EXERCISE DATA:
--------------------------------------------------

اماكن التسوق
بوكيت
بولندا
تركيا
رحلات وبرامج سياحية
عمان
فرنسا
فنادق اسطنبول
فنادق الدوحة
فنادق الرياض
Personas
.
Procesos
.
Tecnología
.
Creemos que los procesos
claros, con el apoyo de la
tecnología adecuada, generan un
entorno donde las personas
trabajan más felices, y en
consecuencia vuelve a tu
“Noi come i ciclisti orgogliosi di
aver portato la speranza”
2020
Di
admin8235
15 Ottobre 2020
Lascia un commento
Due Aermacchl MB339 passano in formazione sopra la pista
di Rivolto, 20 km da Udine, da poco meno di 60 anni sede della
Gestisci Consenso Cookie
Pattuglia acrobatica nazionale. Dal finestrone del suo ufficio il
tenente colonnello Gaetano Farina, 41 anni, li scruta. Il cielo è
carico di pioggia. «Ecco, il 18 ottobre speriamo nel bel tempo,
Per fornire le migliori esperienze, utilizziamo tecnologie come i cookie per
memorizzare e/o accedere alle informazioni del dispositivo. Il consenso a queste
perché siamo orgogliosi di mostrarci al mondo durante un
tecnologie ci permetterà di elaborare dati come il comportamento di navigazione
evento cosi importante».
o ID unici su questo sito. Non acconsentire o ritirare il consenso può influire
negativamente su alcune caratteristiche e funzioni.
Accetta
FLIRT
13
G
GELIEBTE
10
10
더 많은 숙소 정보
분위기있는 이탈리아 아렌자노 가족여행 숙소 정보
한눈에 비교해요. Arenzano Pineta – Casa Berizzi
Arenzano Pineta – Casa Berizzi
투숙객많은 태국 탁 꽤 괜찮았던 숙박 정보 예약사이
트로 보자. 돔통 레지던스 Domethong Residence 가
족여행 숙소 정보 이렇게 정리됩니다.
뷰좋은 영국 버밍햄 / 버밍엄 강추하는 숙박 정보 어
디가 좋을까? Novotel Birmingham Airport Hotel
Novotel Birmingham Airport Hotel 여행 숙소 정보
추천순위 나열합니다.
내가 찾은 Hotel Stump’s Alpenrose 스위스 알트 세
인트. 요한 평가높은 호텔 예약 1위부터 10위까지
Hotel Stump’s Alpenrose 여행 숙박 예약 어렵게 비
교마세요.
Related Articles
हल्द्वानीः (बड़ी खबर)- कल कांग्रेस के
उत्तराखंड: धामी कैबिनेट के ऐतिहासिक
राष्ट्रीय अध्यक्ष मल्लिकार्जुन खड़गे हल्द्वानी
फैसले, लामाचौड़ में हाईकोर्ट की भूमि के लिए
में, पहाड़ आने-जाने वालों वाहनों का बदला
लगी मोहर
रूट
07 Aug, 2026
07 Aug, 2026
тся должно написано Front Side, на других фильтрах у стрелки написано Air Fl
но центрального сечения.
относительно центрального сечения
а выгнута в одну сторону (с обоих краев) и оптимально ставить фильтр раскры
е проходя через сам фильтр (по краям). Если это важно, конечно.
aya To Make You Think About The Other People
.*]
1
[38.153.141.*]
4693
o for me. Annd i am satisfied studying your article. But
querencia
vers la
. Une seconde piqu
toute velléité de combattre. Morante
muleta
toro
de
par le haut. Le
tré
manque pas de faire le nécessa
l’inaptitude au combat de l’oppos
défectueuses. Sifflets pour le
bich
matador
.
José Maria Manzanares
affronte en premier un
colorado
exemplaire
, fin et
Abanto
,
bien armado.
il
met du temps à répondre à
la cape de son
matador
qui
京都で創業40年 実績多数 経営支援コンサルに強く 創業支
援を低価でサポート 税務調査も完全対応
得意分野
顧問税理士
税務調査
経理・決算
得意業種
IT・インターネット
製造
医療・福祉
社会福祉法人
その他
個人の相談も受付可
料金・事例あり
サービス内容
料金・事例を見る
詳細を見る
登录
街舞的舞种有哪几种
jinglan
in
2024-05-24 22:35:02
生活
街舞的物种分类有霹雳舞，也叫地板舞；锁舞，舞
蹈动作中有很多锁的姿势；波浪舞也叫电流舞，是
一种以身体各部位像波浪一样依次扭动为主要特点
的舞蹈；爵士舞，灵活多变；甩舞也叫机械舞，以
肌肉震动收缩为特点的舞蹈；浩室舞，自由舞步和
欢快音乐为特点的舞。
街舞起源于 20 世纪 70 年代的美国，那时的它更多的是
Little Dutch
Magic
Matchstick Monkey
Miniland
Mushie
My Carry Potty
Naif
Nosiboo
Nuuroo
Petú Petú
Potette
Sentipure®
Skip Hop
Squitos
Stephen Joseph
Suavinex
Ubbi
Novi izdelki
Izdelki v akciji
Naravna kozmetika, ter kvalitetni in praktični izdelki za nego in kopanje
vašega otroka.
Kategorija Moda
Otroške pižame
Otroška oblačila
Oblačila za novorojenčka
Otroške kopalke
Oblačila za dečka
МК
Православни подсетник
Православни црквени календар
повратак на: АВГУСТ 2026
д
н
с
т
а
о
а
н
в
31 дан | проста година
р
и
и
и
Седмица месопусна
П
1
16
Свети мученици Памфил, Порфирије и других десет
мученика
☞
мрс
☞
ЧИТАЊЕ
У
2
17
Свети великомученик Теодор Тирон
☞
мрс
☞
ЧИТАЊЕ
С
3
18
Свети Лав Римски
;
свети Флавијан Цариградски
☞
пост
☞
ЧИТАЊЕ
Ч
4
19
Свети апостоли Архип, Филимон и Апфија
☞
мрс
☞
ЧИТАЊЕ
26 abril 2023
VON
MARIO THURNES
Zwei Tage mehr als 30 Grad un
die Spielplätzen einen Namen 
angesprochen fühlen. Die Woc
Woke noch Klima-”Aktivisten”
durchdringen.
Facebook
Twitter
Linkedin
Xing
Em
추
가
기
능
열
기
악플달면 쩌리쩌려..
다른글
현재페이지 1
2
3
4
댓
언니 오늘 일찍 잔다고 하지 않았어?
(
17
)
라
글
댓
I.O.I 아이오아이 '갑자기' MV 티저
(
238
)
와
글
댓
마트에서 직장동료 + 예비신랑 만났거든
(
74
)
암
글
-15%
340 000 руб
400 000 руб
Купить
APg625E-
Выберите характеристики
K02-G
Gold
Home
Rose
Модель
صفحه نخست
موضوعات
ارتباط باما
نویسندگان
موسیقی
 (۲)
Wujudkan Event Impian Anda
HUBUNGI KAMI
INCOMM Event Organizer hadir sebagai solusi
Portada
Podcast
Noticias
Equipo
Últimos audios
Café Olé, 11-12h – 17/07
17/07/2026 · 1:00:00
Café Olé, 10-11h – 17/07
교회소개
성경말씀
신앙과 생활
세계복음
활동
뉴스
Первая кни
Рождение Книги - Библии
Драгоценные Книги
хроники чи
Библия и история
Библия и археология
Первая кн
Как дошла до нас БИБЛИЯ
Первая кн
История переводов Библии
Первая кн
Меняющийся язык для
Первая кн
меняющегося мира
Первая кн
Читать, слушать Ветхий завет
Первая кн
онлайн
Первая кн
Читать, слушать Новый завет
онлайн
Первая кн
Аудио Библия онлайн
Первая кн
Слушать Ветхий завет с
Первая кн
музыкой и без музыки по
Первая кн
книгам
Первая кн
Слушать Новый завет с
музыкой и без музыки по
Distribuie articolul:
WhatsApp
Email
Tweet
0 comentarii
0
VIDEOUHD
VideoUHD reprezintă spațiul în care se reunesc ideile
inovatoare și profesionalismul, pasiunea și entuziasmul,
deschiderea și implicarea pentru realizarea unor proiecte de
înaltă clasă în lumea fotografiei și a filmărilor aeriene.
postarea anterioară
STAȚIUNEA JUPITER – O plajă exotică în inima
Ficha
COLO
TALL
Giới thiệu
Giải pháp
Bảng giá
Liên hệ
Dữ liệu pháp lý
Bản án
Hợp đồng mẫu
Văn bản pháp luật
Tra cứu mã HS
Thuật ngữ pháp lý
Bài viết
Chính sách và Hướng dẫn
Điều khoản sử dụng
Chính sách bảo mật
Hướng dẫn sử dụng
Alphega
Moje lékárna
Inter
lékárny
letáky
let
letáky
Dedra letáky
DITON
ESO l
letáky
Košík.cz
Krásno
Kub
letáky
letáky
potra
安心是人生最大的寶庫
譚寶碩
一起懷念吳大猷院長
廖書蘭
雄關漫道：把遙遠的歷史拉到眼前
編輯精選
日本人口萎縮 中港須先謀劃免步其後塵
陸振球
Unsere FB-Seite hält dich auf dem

--------------------------------------------------

REQUIRED WORK:
Search the listing above for the string "Библии" and copy each line that has it.

SOLUTION TO THIS EXERCISE:
Рождение Книги - Библии
История переводов Библии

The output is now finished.